The Clinical Timeline: Closer Than You Think
MANAscore is still classified as a research tool. But Dr. Smith believes it could be ready for clinical use within two years.
“By applying MANAscore to a single biopsy slide, we may soon be able to quickly predict which patients are most likely to benefit from immunotherapy,” she said.
That’s a significant statement. A single biopsy slide. A three-gene panel. A prediction that could determine whether a patient receives immunotherapy — or is spared from a treatment unlikely to help them while being directed toward alternatives that might.
For oncologists managing complex treatment decisions under time pressure, that kind of rapid, evidence-based signal is transformative.
What This Looks Like for a Real Patient
The numbers and gene panels matter. But so does the human reality behind them.
REBB, a pancreatic cancer patient treated through a Kimmel Cancer Center immunotherapy clinical trial, was so weak before treatment that she needed a wheelchair for any prolonged distance. She lost her daughter Valerie to breast cancer. She knows exactly what’s at stake in this research.
“Almost immediately, I started feeling better. My immune system was destroying the cancer. By April, I was running through the airport, and by December 2022, I was cancer-free. I want this for all cancer patients.”
She added: “The idea that we can move so much faster using AI is extremely exciting.”
Her story is a reminder of what’s actually being optimized here. Not a model’s accuracy score. Not a publication in a peer-reviewed journal. A person’s life — and the speed at which the right treatment reaches them.
What MANAscore Tells Us About AI in Healthcare
MANAscore isn’t just a cancer research breakthrough. It’s a case study in how AI in Healthcare should be applied to complex medical problems.
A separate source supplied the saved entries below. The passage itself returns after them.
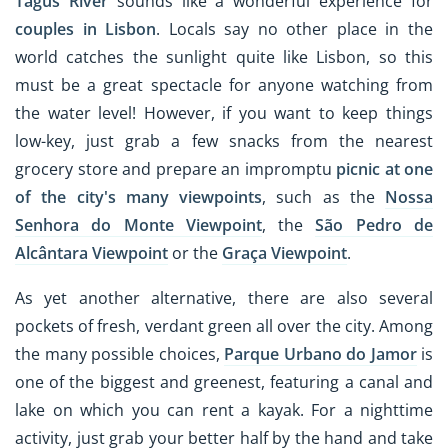
Tagus River
sounds like a wonderful experience for
couples in Lisbon
. Locals say no other place in the
world catches the sunlight quite like Lisbon, so this
must be a great spectacle for anyone watching from
the water level! However, if you want to keep things
low-key, just grab a few snacks from the nearest
grocery store and prepare an impromptu
picnic at one
of the city's many viewpoints
, such as the
Nossa
Senhora do Monte Viewpoint
, the
São Pedro de
Alcântara Viewpoint
or the
Graça Viewpoint
.
As yet another alternative, there are also several
pockets of fresh, verdant green all over the city. Among
the many possible choices,
Parque Urbano do Jamor
is
one of the biggest and greenest, featuring a canal and
lake on which you can rent a kayak. For a nighttime
activity, just grab your better half by the hand and take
The approach — use AI to process massive datasets, identify the minimal viable signal, then build a tool simple enough to deploy in real clinical settings — is a template worth paying attention to.
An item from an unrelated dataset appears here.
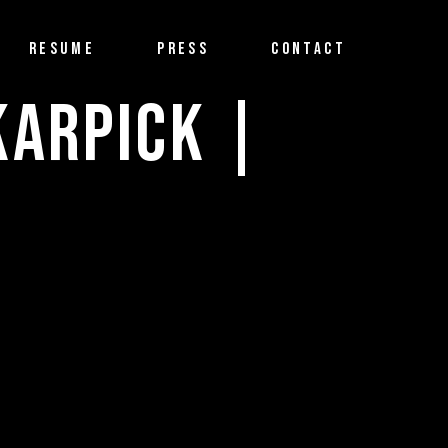
RESUME
PRESS
CONTACT
KARPICK |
Most AI healthcare tools fail not because the underlying models are wrong, but because they’re too complex, too expensive, or too dependent on data that most hospitals don’t have. MANAscore sidesteps all of that. Three genes. One biopsy slide. Actionable prediction.
That’s the kind of AI application that actually makes it out of the lab.
The Bigger Picture for Precision Oncology
Immunotherapy has already changed cancer treatment. Checkpoint inhibitors have produced remarkable outcomes for patients who respond to them. The problem has always been predicting who will respond — and who won’t.
MANAscore directly attacks that uncertainty. If validated at scale, it could shift immunotherapy from a treatment oncologists try and hope works, to one they prescribe with confidence based on a patient’s specific immune profile.
That’s precision oncology in practice. Not in theory. Not in a press release. In a clinic, on a biopsy slide, in the next two years.